25
Солнце уже близилось к зениту, осыпая остров первыми своими жгучими стрелами и возвещая его сумчатым обитателям, что им самое время нырнуть в гущу древесной листвы и дремать там до вечера. Поля долго будить не пришлось, так как Джозеф, едва поднявшись, всегда развивал бурную деятельность. Тристано спал поодаль, в углу комнаты, устроив себе там нечто вроде алькова, и Поль отметил, что Джозеф уважал его покой, стараясь не превышать определенный уровень шума и особенно осторожно двигаясь рядом с его закутком.
Джозеф вскипятил воду. Поль приготовил кофе и вышел из здания, оторвав по пути пару бананов с попавшейся под руку грозди. Жара становилась уже почти невыносимой. Поль чуточку хромал — в общем-то, для блезира, потому что нога уже почти не болела. Он сел наземь, прислонясь спиной к стволу дерева, и принялся медленно поедать бананы, машинально макая их в кофе. Потом посидел еще немного, разглядывая окрестности; они ему понравились. Солнце на крутом подъеме насквозь пронизало листья и прямой наводкой выпалило ему в макушку. Поль передвинулся в тень. Глаза у него слипались. Он задремал.

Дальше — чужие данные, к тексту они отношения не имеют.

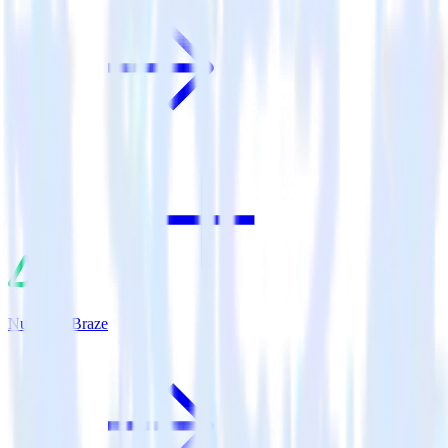
Nuxt.js + Braze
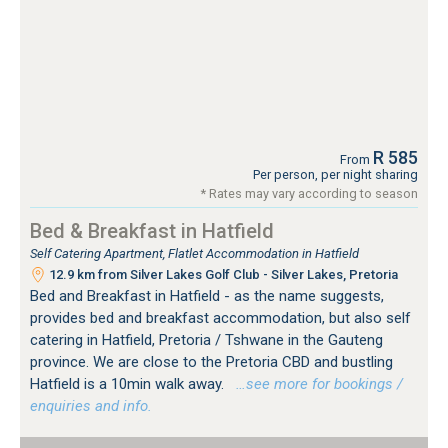
R 585
From
Per person, per night sharing
* Rates may vary according to season
Bed & Breakfast in Hatfield
Self Catering Apartment, Flatlet Accommodation in Hatfield
12.9 km from Silver Lakes Golf Club - Silver Lakes, Pretoria
Bed and Breakfast in Hatfield - as the name suggests,
provides bed and breakfast accommodation, but also self
catering in Hatfield, Pretoria / Tshwane in the Gauteng
province. We are close to the Pretoria CBD and bustling
Hatfield is a 10min walk away.
…see more for bookings /
enquiries and info.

Когда он вынырнул из сонного забытья, его взгляд упал на открытую дверь первого этажа, в черном проеме которой смутно виднелись силуэт маленькой пальмы и первый марш недостроенной лестницы. Из двери вышел Джозеф — без сомнения, только что разбудив Кейна, он начал взбираться по лестнице на второй этаж. Затем в дверях появился и сам Кейн, с полузакрытыми и, конечно, тоже сонными глазами.
С плеча изобретателя свисало махровое полотенце, под мышкой было зажато зеркало, а в руках он нес — бережно, почти благоговейно, как мальчик-служка, переносящий из конца в конец алтаря слишком тяжелый для него ковчежец со святыми дарами, — помазок для бритья в чашке с мыльной пеной. Он вышел из замка и побрел куда-то в сторону, так и не заметив Поля в тени древесной кроны. На ходу он легонько взбалтывал помазком пену, и она то оседала, то сгущалась, временами вылезая из чашки и падая белыми хлопьями на почву острова. Полю пришло в голову, что на эту богом забытую землю, не знакомую с большинством достижений современной цивилизации, вряд ли часто брызгали мыльной пеной — скорее всего, это происходило впервые. Не исключено, что и сама почва испытывала при этом неожиданном контакте бурное, потрясающее ощущение новизны.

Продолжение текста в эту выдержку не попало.